[Page-level text extractions]
○ ○ ○ ○ ○ ○ ○
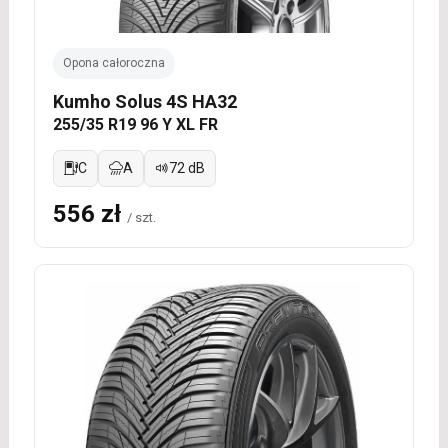
Opona całoroczna
Kumho Solus 4S HA32
255/35 R19 96 Y XL FR
C
A
72 dB
556 zł
/ szt.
○ ○ ○ ○ ○ ○ ○
| WORK ORDER |
Produce a verbatim copy of every entry, excluding pictures.

| RESULT |
Opona całoroczna
Kumho Solus 4S HA32
255/35 R19 96 Y XL FR
C
A
72 dB
556 zł
/ szt.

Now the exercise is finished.